Sunday, May 25, 2014

4 Powerful Steps to Let Go (Finally!)




"... like a forgotten fire, a childhood can always flare up again within us. " ~ Gaston Bachelard

How many of us married either a slightly different version or the stark opposite of our mothers, fathers, or other primary care giver whom we have unresolved business? How many of us created similar situations in our adult life that existed within our family dynamic? If no one spoke truthfully in our family, does our intimate partnership mirror the same behavior? 

I attracted a relationship that mirrored my unresolved childhood issues. In that relationship, I re-engaged with my 4 year old self, my 8 year old self, my defiant teen (that happened during the separation), and finally, finally, finally grew up my little girl and LET GO of my pain, shame, brokenness and everything else that no longer served me. Taking full responsibility was the first and crucial step.

1.  Acknowledging Our Part - The Silenced Inner Child Finally Speaks
Intimate relationships often provide an elaborate hiding place. We often attract either similar or opposite experiences within our adult relationships that mimic, in some way, our childhood experiences.  If we are afraid of experiencing our feelings, finding an intimate partner who does all of the emoting for us can keep our fear hidden. Perhaps we are afraid of taking care of ourselves financially or emotionally and thus create situations wherein we are always caring for others or are over-caring for our partner who pays the bills. Perhaps we don't believe we deserve love. Finding a physically, verbally or otherwise abusive partner will solve our need to hide from that belief, too. Acknowledging that we have called forth the relationships that we may deem harmful is an empowering act.

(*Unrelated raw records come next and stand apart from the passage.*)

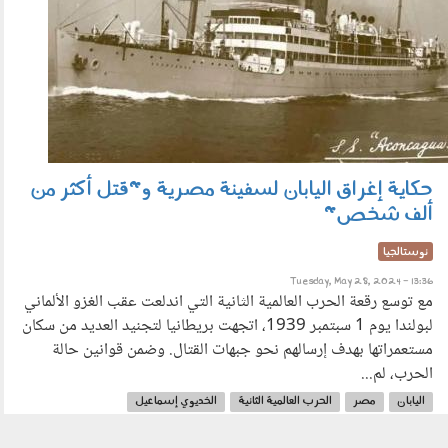
حكاية إغراق اليابان لسفينة مصرية و"قتل أكثر من
ألف شخص"
نوستالجيا
Tuesday, May 28, 2024 - 13:36
مع توسع رقعة الحرب العالمية الثانية التي اندلعت عقب الغزو الألماني
لبولندا يوم 1 سبتمبر 1939، اتجهت بريطانيا لتجنيد العديد من سكان
مستعمراتها بهدف إرسالهم نحو جبهات القتال. وضمن قوانين حالة
الحرب، لم...
اليابان
مصر
الحرب العالمية الثانية
الخديوي إسماعيل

Taking responsibility empowers us to call forth our deepest desire to heal and engage in our dreams. Healing begins when we begin a dialogue with our silenced inner child and acknowledge his or her pain.

2.  Expanding Our  Stories - Hearing Our Inner Child   
This is the step where most people get stuck because their stories lack fluidity. If we insist on keeping our gaze on the relationship we called forth by replaying the abusive spouse tape or the cheating spouse tape or whatever tape that we play to keep ourselves tethered to one aspect of our story, we fail to see the way our story wants to grow. Our stories can grow beyond a singular painful act by healing the original pain. By listening to the brilliant child who called forth an opportunity for our adult self to see their pain, we finally begin to heal. Our inner child may be begging us to speak up for ourselves, or step into our gifts, or let go of irrational fears, or some other instruction that was not possible for our child to accomplish during the growing up years. Psychotherapist Alice Miller refers to our inner child as our "true self."  When we hear and heed the wisdom of our "true self," the chains of our suffering are broken.  

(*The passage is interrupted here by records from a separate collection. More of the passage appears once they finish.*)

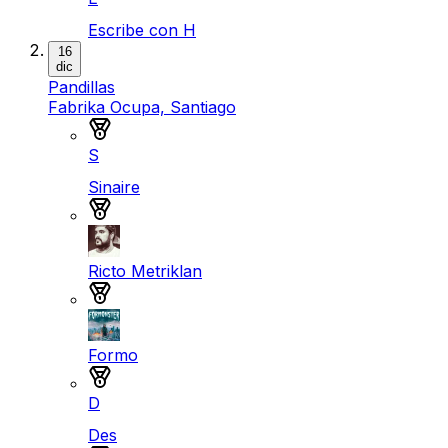
Escribe con H
16
dic
Pandillas
Fabrika Ocupa, Santiago
Medalla de oro
S
Sinaire
Medalla de oro
Ricto Metriklan
Medalla de oro
Formo
Medalla de oro
D
Des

3.  Embracing Ourselves and the Other - Growing Up Our Inner Child 
Once we grace our stories with an opportunity to grow, we see the perfection of our choices. We see how we called forth an opportunity for healing through our current relationships. The vantage of seeing the greater truth of our choices gives us the space to not only forgive ourselves and the other we called forth, but to celebrate the brilliant way the human psyche fosters healing.

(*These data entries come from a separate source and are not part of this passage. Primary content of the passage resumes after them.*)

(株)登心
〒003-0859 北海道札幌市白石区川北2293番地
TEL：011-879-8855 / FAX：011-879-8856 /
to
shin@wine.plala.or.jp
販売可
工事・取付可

4.  Falling Into Place - Our Inner Child Finds Joy
Until I took ownership of what needed healing within me, I could not find it in my heart to really understand the edifice of my suffering. Blaming the very relationship that I called forth to find healing kept my attention outside of my needs and created its own prison. The emotional house that the broken child needed repaired came into view when I took a deeper look. Finally seeing what was needed gave me the courage to take responsibility for my choices, do the work required to heal my child, and then the miracle―everything fell into place. Ralph Waldo Emerson wrote, "It is a happy talent to know how to play." When my work was done and the child inside of me was happy, healthy and healed, I once again could begin to dream, and with sheer spirited abandon engaged in play.